Likely culprit: TM lookups, term highlighting, match panel updates firing synchronously on focus change.

py-spy record -o navigate.svg --pid <workbench-pid> --duration 15
# Down-arrow through 50 segments at normal review pace

5. Batch op (e.g. find/replace across all segments)

Most likely an inner-loop candidate for a Rust extension.

py-spy record -o batch.svg --pid <workbench-pid> --duration 30
# trigger the batch op

Output collection

Drop everything in D:\Dev\Sv\Supervertaler\.dev\profiling-<date>\:

  • import-time.log
  • scroll.svg, typing.svg, navigate.svg, batch.svg
  • Wall-clock numbers (plain text: "cold open: 8.2s", "type 100 chars: noticeable lag at ~30 chars in")
  • Short note on what felt slow during each scenario

Flame-graph SVGs are the gold here — they show exactly which functions ate the time.


Diagnosis matrix

For each flame graph, the fix shape follows directly from the pattern:

Pattern in the flame graph Diagnosis Fix
Most time in QAbstractTableModel.data() or paintEvent Grid architecture — over-calling the model PyQt6 tuning: cache, batch, virtualisation audit
Most time in Python for loops over segments Inner-loop hot path Small PyO3 Rust extension
Most time in requests / httpx / urllib / sqlite3 I/O or network bound Background thread, debounce, cache
Most time in xml / lxml / etree parsing File-parse cost lxml tuning, lazy loading, or Rust XML parser via PyO3
Time spread thinly across many functions, none dominant Genuinely systemic The rewrite case starts to firm up

Predicted outcome

Most likely: scenarios 1 and 5 will reveal Python/parsing bottlenecks fixable by a PyO3 extension in days, and scenarios 2–4 will reveal architectural issues in the Qt model layer that have nothing to do with Python being slow.
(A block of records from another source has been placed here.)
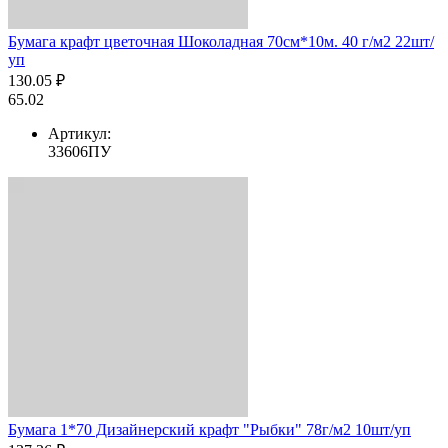
Бумага крафт цветочная Шоколадная 70см*10м. 40 г/м2 22шт/
уп
130.05 ₽
65.02
Артикул:
33606ПУ
Бумага 1*70 Дизайнерский крафт "Рыбки" 78г/м2 10шт/уп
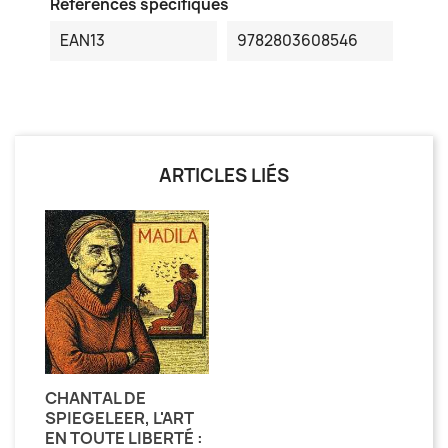
Références spécifiques
EAN13
9782803608546
ARTICLES LIÉS
CHANTAL DE
SPIEGELEER, L'ART
EN TOUTE LIBERTÉ :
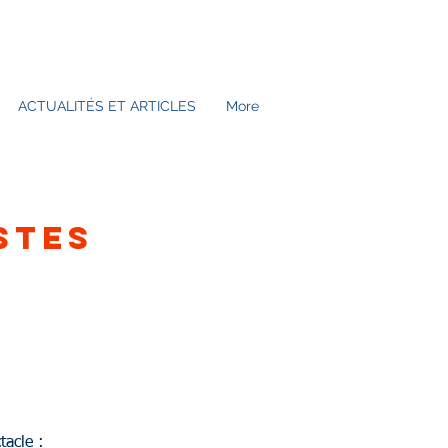
ACTUALITÉS ET ARTICLES
More
STES
tacle :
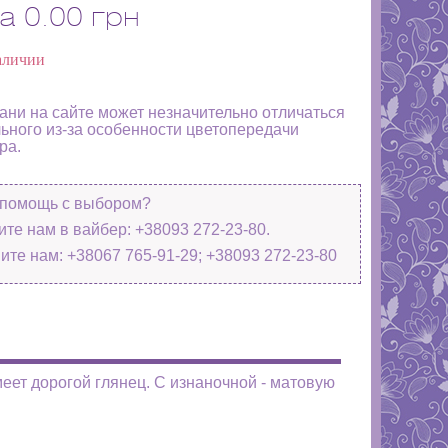
а
0.00 грн
аличии
кани на сайте может незначительно отличаться
льного из-за особенности цветопередачи
ра.
помощь с выбором?
те нам в вайбер: +38093 272-23-80.
ите нам: +38067 765-91-29; +38093 272-23-80
меет дорогой глянец. С изнаночной - матовую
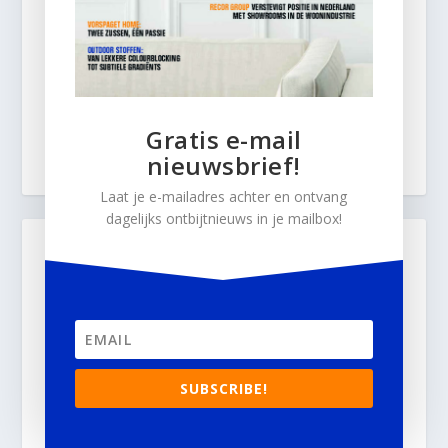
Gratis e-mail
nieuwsbrief!
Laat je e-mailadres achter en ontvang
dagelijks ontbijtnieuws in je mailbox!
SUBSCRIBE!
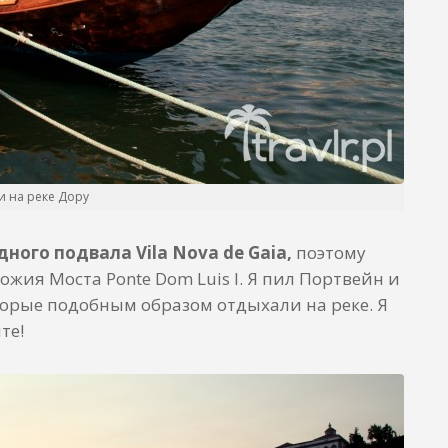
и на реке Дору
дного подвала Vila Nova de Gaia,
поэтому
жия Моста Ponte Dom Luis I. Я пил Портвейн и
торые подобным образом отдыхали на реке. Я
те!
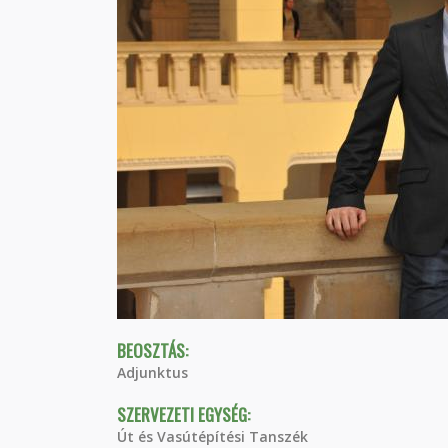
BEOSZTÁS:
Adjunktus
SZERVEZETI EGYSÉG:
Út és Vasútépítési Tanszék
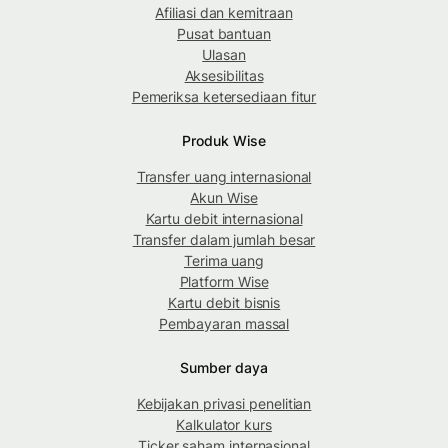
Afiliasi dan kemitraan
Pusat bantuan
Ulasan
Aksesibilitas
Pemeriksa ketersediaan fitur
Produk Wise
Transfer uang internasional
Akun Wise
Kartu debit internasional
Transfer dalam jumlah besar
Terima uang
Platform Wise
Kartu debit bisnis
Pembayaran massal
Sumber daya
Kebijakan privasi penelitian
Kalkulator kurs
Ticker saham internasional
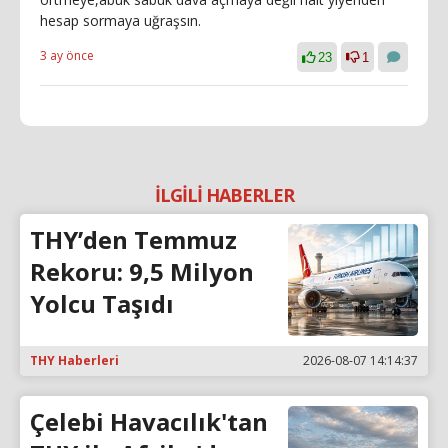
hesap sormaya uğraşsın.
3 ay önce
23
1
İLGİLİ HABERLER
THY’den Temmuz
Rekoru: 9,5 Milyon
Yolcu Taşıdı
THY Haberleri
2026-08-07 14:14:37
Çelebi Havacılık'tan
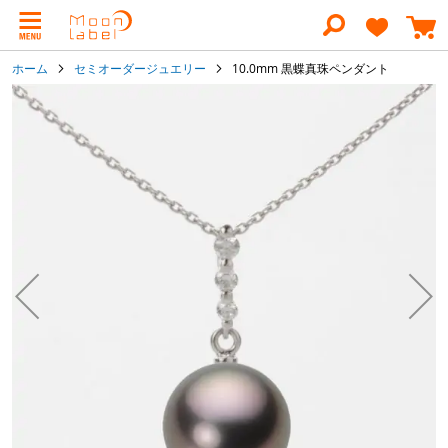
コ
ン
テ
ン
ホーム
セミオーダージュエリー
10.0mm 黒蝶真珠ペンダント
ツ
に
イ
ス
メ
キ
ー
ッ
ジ
プ
ギ
ャ
ラ
リ
ー
の
最
後
に
移
動
す
る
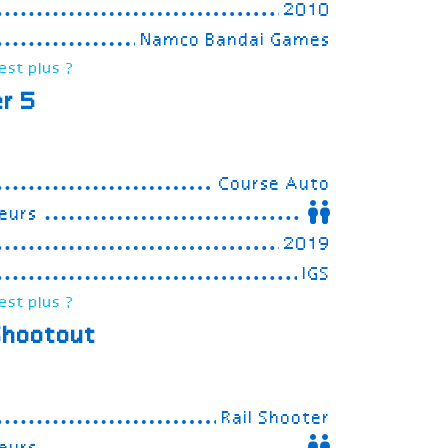
2010
Namco Bandai Games
est plus ?
er 5
Course Auto
eurs
2019
IGS
est plus ?
Shootout
Rail Shooter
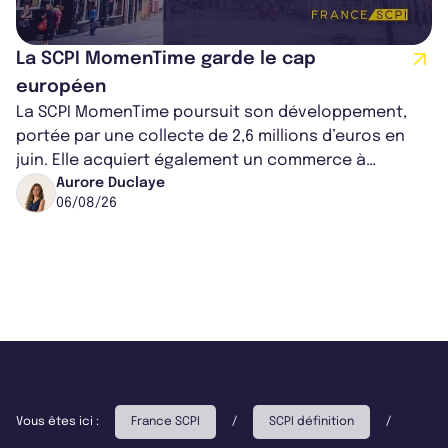
La SCPI MomenTime garde le cap
européen
La SCPI MomenTime poursuit son développement,
portée par une collecte de 2,6 millions d’euros en
juin. Elle acquiert également un commerce à
Worcester, place une plateforme logisti...
Aurore Duclaye
06/08/26
Vous êtes ici :
France SCPI
/
SCPI définition
/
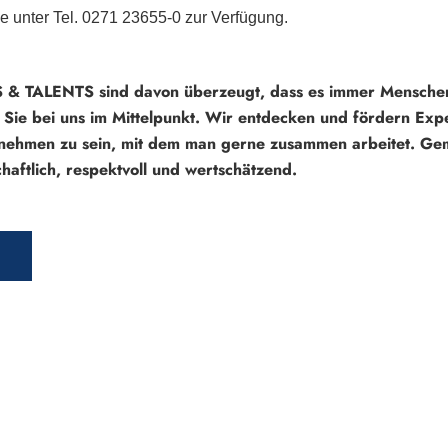
ne unter Tel. 0271 23655-0 zur Verfügung.
 & TALENTS sind davon überzeugt, dass es immer Menschen
Sie bei uns im Mittelpunkt. Wir entdecken und fördern Expe
rnehmen zu sein, mit dem man gerne zusammen arbeitet. Geme
haftlich, respektvoll und wertschätzend.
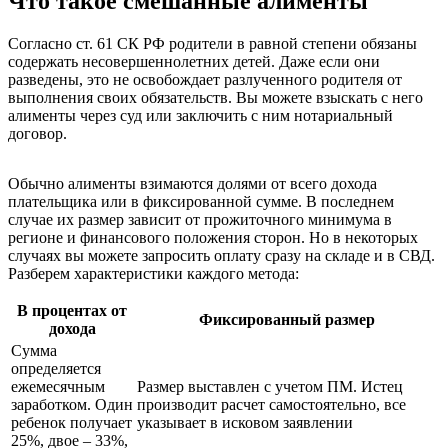
Что такое смешанные алименты
Согласно ст. 61 СК РФ родители в равной степени обязаны
содержать несовершеннолетних детей. Даже если они
разведены, это не освобождает разлученного родителя от
выполнения своих обязательств. Вы можете взыскать с него
алименты через суд или заключить с ним нотариальный
договор.
Обычно алименты взимаются долями от всего дохода
плательщика или в фиксированной сумме. В последнем
случае их размер зависит от прожиточного минимума в
регионе и финансового положения сторон. Но в некоторых
случаях вы можете запросить оплату сразу на складе и в СВД.
Разберем характеристики каждого метода:
В процентах от
Фиксированный размер
дохода
Сумма
определяется
ежемесячным
Размер выставлен с учетом ПМ. Истец
заработком. Один
производит расчет самостоятельно, все
ребенок получает
указывает в исковом заявлении
25%, двое – 33%,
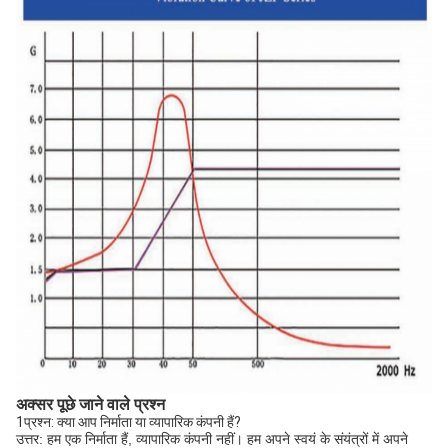
अक्सर पूछे जाने वाले प्रश्न
1प्रश्न: क्या आप निर्माता या व्यापारिक कंपनी हैं?
उत्तर: हम एक निर्माता हैं, व्यापारिक कंपनी नहीं। हम अपने स्वयं के संयंत्रों में अपने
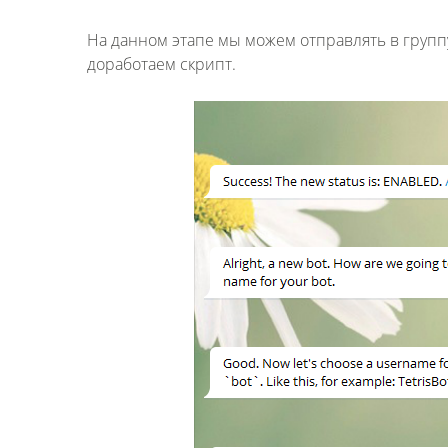
На данном этапе мы можем отправлять в групп
доработаем скрипт.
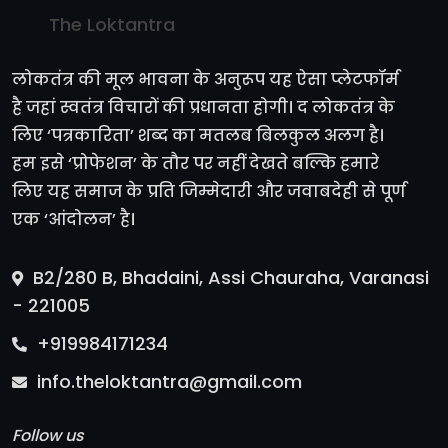
The Loktantra
लोकतंत्र की मूल भावना के अनुरूप यह ऐसा प्लेटफॉर्म
है जहां स्वतंत्र विचारों की प्रधानता होगी। द लोकतंत्र के
लिए ‘पत्रकारिता’ शब्द का मतलब बिलकुल अलग है।
हम इसे ‘प्रोफेशन’ के तौर पर नहीं देखते बल्कि हमारे
लिए यह समाज के प्रति जिम्मेदारी और जवाबदेही से पूर्ण
एक ‘आंदोलन’ है।
B2/280 B, Bhadaini, Assi Chauraha, Varanasi
- 221005
+919984171234
info.theloktantra@gmail.com
Follow us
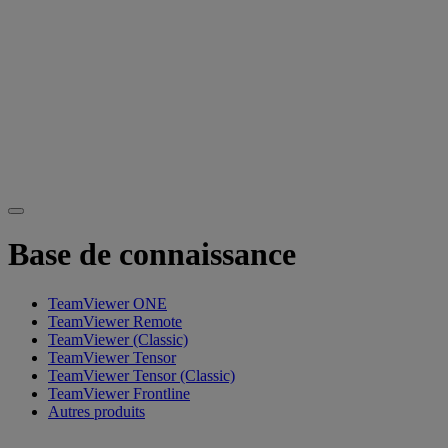
Base de connaissance
TeamViewer ONE
TeamViewer Remote
TeamViewer (Classic)
TeamViewer Tensor
TeamViewer Tensor (Classic)
TeamViewer Frontline
Autres produits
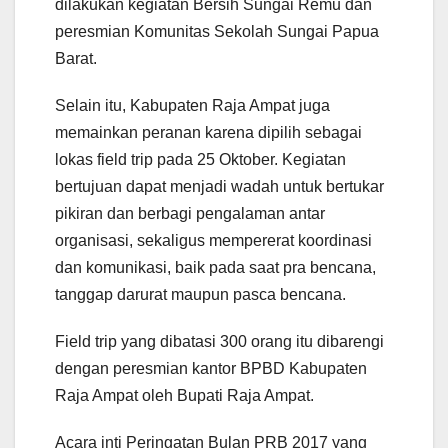
dilakukan kegiatan Bersih Sungai Remu dan
peresmian Komunitas Sekolah Sungai Papua
Barat.
Selain itu, Kabupaten Raja Ampat juga
memainkan peranan karena dipilih sebagai
lokas field trip pada 25 Oktober. Kegiatan
bertujuan dapat menjadi wadah untuk bertukar
pikiran dan berbagi pengalaman antar
organisasi, sekaligus mempererat koordinasi
dan komunikasi, baik pada saat pra bencana,
tanggap darurat maupun pasca bencana.
Field trip yang dibatasi 300 orang itu dibarengi
dengan peresmian kantor BPBD Kabupaten
Raja Ampat oleh Bupati Raja Ampat.
Acara inti Peringatan Bulan PRB 2017 yang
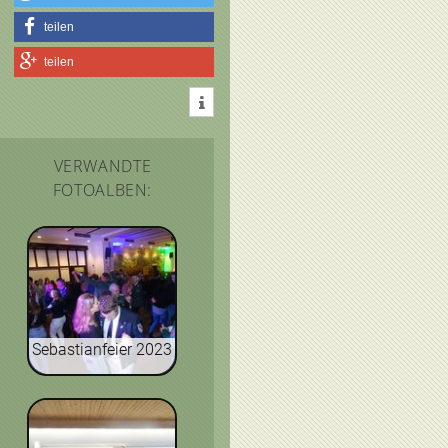
teilen
teilen
VERWANDTE
FOTOALBEN:
Sebastianfeier 2023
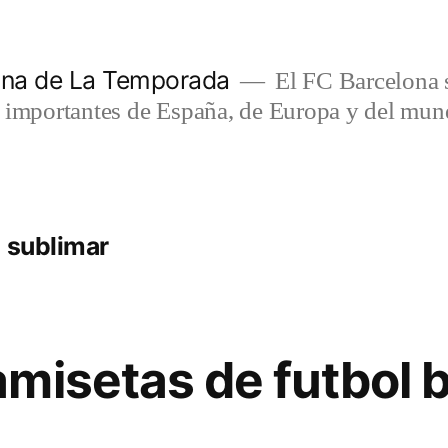
lona de La Temporada
El FC Barcelona s
s importantes de España, de Europa y del mun
 sublimar
misetas de futbol b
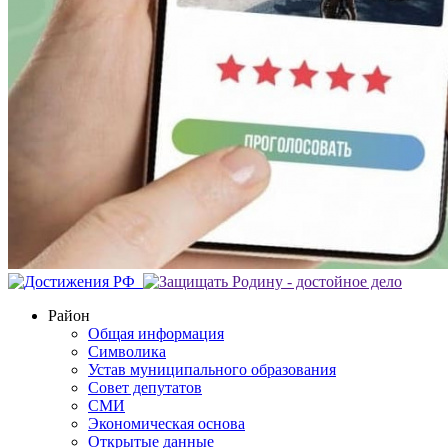
Район
Общая информация
Символика
Устав муниципального образования
Совет депутатов
СМИ
Экономическая основа
Открытые данные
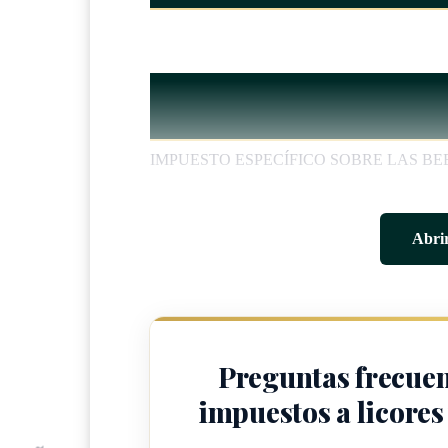
IMPUESTO ESPECÍFICO SOBRE LAS B
ARTÍCULO 1
Abrir
Créase un impuesto específico por cada mililitr
producción nacional o importada, indistintamen
volumen, de acuerdo con la siguiente tabla:
Preguntas frecuen
impuestos a licores 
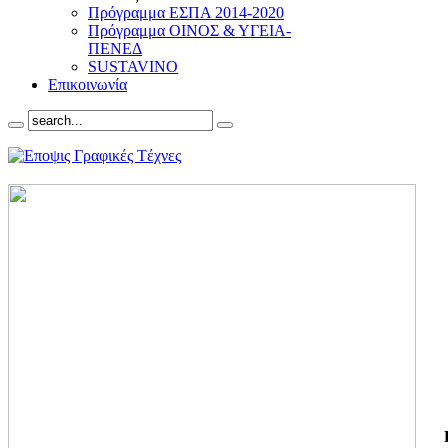
Πρόγραμμα ΕΣΠΑ 2014-2020
Πρόγραμμα ΟΙΝΟΣ & ΥΓΕΙΑ-
ΠΕΝΕΔ
SUSTAVINO
Επικοινωνία
ΓΙ
ΤΗ
ΓΙ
If that's wrong and everything is uniformly slow with no clear hot spots, that's when Tauri/Rust gets seriously reconsidered.


Time budget

  • Setup + test project: 30 min
  • Five profiling runs: 45 min
  • Analysis + first round of fixes: 1–2 hours
  • Decision: same day

Total: roughly a half-day. Cheap relative to a multi-month rewrite.


Definition of done

  • All five flame graphs captured and saved to the repo (or a gist).
  • A summary comment on this issue identifying the dominant bottleneck per scenario.
  • A decision recorded here: PyQt6 tuning / PyO3 extension / rewrite, with concrete next steps for whichever path is chosen.